Sunday, April 10, 2022

Palm Sunday of the Passion of the Lord

Luke 19:28-40

Isaiah 50:4-7

Philippians 2:6-11

Luke 22:14 – 23:56

Spiraled into existence by the very breath of God, all creation is alive with the heartbeat of God. Everything is because God is and, as a result, all creation is instinctively faithful. A tree stands rooted, eternally patient and ever faithful to what it has been created to be, giving shade to the traveler and fruit to our hungers. The cloud, borne on the wings of the wind, revives the earth with both rain and a respite from heat. It, too, is eternally faithful. So also the ant that ceaselessly toils, the lion that devours its prey, the soaring bird that sews the seam between the land and the sky — all of them faithful to their God-given nature, being what they are and doing what they do, all except we human beings.

All too often it is we humans who break with faithfulness. Created to be peace, we can too readily choose to be violence. Created as fountains of life-giving compassion, we become shriveled indifference. Created to be beauty, we disfigure and mar the very face of the Creator. Created by love to be love, we succumb to simply loving ourselves.
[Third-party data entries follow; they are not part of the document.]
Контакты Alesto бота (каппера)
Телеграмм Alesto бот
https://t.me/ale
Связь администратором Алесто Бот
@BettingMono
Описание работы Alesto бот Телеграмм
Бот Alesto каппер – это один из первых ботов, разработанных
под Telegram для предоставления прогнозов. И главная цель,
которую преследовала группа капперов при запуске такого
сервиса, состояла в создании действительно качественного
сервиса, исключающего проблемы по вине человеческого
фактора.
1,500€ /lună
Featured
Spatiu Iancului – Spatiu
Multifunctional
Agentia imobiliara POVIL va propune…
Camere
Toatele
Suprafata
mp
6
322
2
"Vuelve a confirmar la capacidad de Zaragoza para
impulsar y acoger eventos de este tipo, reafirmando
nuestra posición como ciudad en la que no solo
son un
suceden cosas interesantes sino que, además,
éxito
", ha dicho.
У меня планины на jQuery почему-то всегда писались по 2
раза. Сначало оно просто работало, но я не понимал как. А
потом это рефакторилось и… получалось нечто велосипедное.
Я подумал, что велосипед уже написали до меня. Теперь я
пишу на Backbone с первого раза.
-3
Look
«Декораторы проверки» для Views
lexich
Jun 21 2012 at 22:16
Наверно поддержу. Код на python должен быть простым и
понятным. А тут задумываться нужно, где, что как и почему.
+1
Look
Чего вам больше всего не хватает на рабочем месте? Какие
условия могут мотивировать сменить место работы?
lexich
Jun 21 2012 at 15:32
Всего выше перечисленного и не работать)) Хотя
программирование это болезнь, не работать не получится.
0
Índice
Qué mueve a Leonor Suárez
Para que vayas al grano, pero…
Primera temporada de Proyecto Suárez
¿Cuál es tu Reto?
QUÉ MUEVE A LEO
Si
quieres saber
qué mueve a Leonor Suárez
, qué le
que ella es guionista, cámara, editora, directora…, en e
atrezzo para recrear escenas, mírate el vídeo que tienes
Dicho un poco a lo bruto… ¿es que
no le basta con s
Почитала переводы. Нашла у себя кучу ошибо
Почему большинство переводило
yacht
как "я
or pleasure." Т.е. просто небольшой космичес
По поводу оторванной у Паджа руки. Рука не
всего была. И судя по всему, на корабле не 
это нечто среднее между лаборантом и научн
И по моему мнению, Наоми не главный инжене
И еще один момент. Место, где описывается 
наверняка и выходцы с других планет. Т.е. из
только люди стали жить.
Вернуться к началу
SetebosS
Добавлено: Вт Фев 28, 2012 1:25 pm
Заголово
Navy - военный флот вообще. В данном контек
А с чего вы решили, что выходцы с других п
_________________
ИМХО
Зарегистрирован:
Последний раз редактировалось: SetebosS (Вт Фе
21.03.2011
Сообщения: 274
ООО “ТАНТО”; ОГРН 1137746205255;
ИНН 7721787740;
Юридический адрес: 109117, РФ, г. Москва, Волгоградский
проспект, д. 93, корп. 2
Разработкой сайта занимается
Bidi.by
In the midst of such unfaithfulness, which so often will cloak human life, Holy Week tells the story of the suffering and death of the Lord Jesus, the story of the faithful one. Lured by cries of “Hosannah! Hosannah!”, he was not deceived by glory but remained faithful to the journey to which he was called. Abandoned by friends, he stood faithfully alone. Oppressed by fear that could cripple, he stood doggedly faithful, unwilling to surrender to that villain. Drained of all that might assure him of God’s presence, he hung stripped and naked, daring to blindly trust. He was the one always faithful to the end. His story is the story of what it means to be faithful.
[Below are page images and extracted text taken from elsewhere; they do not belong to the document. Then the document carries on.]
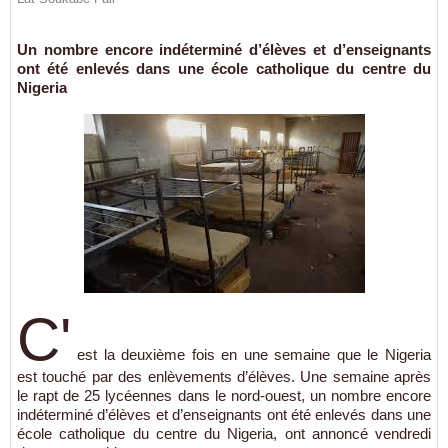
Un nombre encore indéterminé d’élèves et d’enseignants
ont été enlevés dans une école catholique du centre du
Nigeria
C'
est la deuxième fois en une semaine que le Nigeria
est touché par des enlèvements d’élèves. Une semaine après
le rapt de 25 lycéennes dans le nord-ouest, un nombre encore
indéterminé d’élèves et d’enseignants ont été enlevés dans une
école catholique du centre du Nigeria, ont annoncé vendredi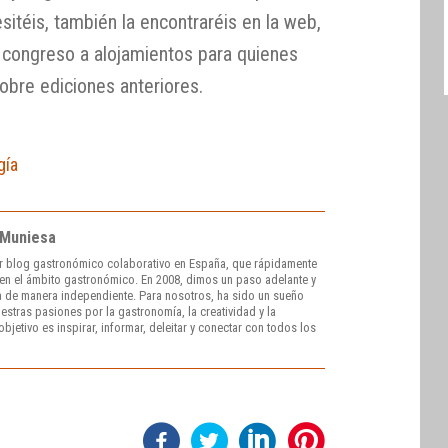
sitéis, también la encontraréis en la web,
l congreso a alojamientos para quienes
obre ediciones anteriores.
gía
 Muniesa
r blog gastronómico colaborativo en España, que rápidamente
e en el ámbito gastronómico. En 2008, dimos un paso adelante y
 de manera independiente. Para nosotros, ha sido un sueño
stras pasiones por la gastronomía, la creatividad y la
bjetivo es inspirar, informar, deleitar y conectar con todos los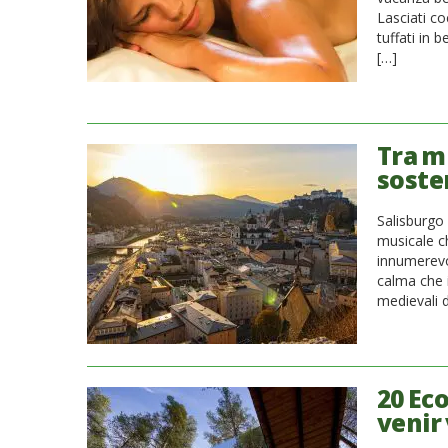
Lasciati co
tuffati in b
[…]
Tra m
soste
Salisburgo 
musicale ch
innumerevol
calma che i
medievali 
20 Ec
venir 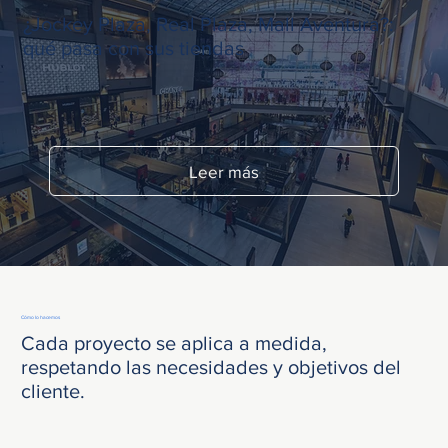
¿Jockey Plaza, Real Plaza, Mall Aventura?:
qué pasa con sus tiendas
Leer más
Cómo lo hacemos
Cada proyecto se aplica a medida,
respetando las necesidades y objetivos del
cliente.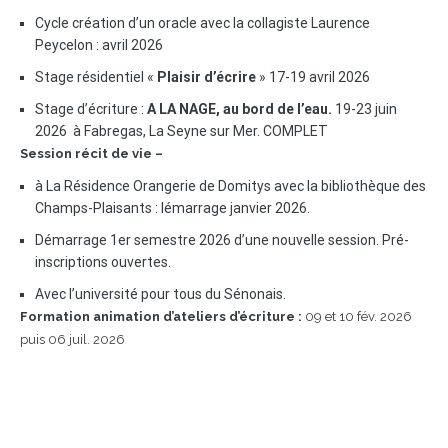
Cycle création d’un oracle avec la collagiste Laurence
Peycelon : avril 2026
Stage résidentiel «
Plaisir d’écrire
» 17-19 avril 2026
Stage d’écriture :
A LA NAGE, au bord de l’eau.
19-23 juin
2026 à Fabregas, La Seyne sur Mer. COMPLET
Session récit de vie –
à La Résidence Orangerie de Domitys avec la bibliothèque des
Champs-Plaisants : lémarrage janvier 2026.
Démarrage 1er semestre 2026 d’une nouvelle session. Pré-
inscriptions ouvertes.
Avec l’université pour tous du Sénonais.
Formation animation d’ateliers d’écriture :
09 et 10 fév. 2026
puis 06 juil. 2026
For us to be faithful, then, means to be the persons God creates us to be, to be in harmony with the rhythms of the rest of creation, always true to our better angels, always in the image and shadow of the Lord Jesus.

The fact that we are able to choose, that we have a free will, is what makes us different from all else that God has created. Yet, while the rest of creation stands continually faithful to what God created them to be, it is our free will that then can create disharmony, that can cause our spinning lives to wobble out of sync with what the rest of creation is about.
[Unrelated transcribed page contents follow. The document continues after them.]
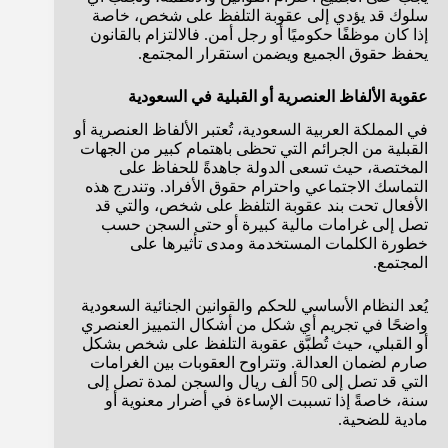
سلوك قد يؤدي إلى عقوبة التلفظ على شخص، خاصة
إذا كان موظفًا حكوميًا أو رجل أمن. فالالتزام بالقانون
يحفظ حقوق الجميع ويضمن استقرار المجتمع.
عقوبة الألفاظ العنصرية أو القبلية في السعودية
في المملكة العربية السعودية، تُعتبر الألفاظ العنصرية أو
القبلية من الجرائم التي تحظى باهتمام كبير من الجهات
المختصة، حيث تسعى الدولة جاهدةً للحفاظ على
التماسك الاجتماعي واحترام حقوق الأفراد. وتندرج هذه
الأفعال تحت بند عقوبة التلفظ على شخص، والتي قد
تصل إلى غرامات مالية كبيرة أو حتى السجن حسب
خطورة الكلمات المستخدمة ومدى تأثيرها على
المجتمع.
يُعد النظام الأساسي للحكم والقوانين الجنائية السعودية
واضحًا في تجريم أي شكل من أشكال التمييز العنصري
أو القبلي، حيث تُطبَّق عقوبة التلفظ على شخص بشكل
صارم لضمان العدالة. وتتراوح العقوبات بين الغرامات
التي قد تصل إلى 50 ألف ريال والسجن لمدة تصل إلى
سنة، خاصةً إذا تسببت الإساءة في أضرار معنوية أو
مادية للضحية.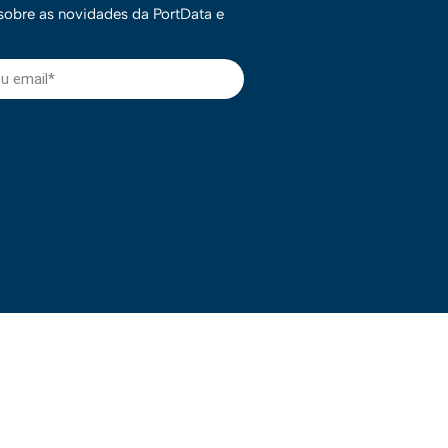
 sobre as novidades da PortData e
It is our unfaithfulness that becomes the source of so much of our suffering. It is our unwillingness to accept life as it unfolds. As Peter Kreeft makes note in his book, “Making Sense Out of Suffering,” that “If I want x and I get y instead, I suffer, both because I do not get x, which I want, but also because I get y, which I do not want. But if I want only God’s will, I do not suffer, because I always get God’s will. We suffer to the extent that we are out of line with reality, ultimate reality, God’s will.”

We struggle with the idea of God’s will simply because of so much that plagues us with natural disasters and war and violence and debilitating illness and the destructiveness of human cruelty and sin. Surely, such evil is not God’s will. Yet if God is the heartbeat of all that is, then somehow God is present in all of that as well. Therein, then, is so much of our suffering, all rooted in our resistance to what is, always wanting what we want or what we think should be.

This then becomes the dilemma: how to know when to be docile, accepting what is as the will of God, and when to continue to resist, simply because so much of the suffering, so much of the evil, is not of our personal doing.

Our inner voices urge us to resist, to overcome evil, to make life better, all in what would seem to be a response to the promptings of God’s spirit. In the face of the disharmony in life, we have been created to be an instrument of God’s healing peace. Yet it is so often a question of whether those instincts flow from our egos or from God.

So, then, this week we gather to tell the story of Jesus over the course of seven days. He was the faithful one, willing to confront the disharmony and evil he saw in life, willing to absorb it into his own being when there was no alternative, willing to follow the path of loving sacrifice wherever it would take him, all simply because he believed it would bring him to the fullness of life.

REFLECTION QUESTIONS

When have you chosen to be faithful to life as it unfolded?

How has suffering shaped your life positively as well as negatively?